## [Exercise requirements]
All records below should be repeated exactly, with the pictures left out.

[Stored data entries]
'''

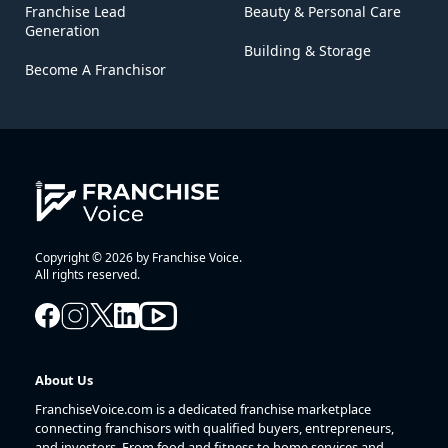
Franchise Lead
Beauty & Personal Care
Generation
Building & Storage
Become A Franchisor
Copyright © 2026 by Franchise Voice.
All rights reserved.
About Us
FranchiseVoice.com is a dedicated franchise marketplace
connecting franchisors with qualified buyers, entrepreneurs,
and investors. From food and fitness to home services and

'''

## [Written response]
Franchise Lead
Beauty & Personal Care
Generation
Building & Storage
Become A Franchisor
Copyright © 2026 by Franchise Voice.
All rights reserved.
About Us
FranchiseVoice.com is a dedicated franchise marketplace
connecting franchisors with qualified buyers, entrepreneurs,
and investors. From food and fitness to home services and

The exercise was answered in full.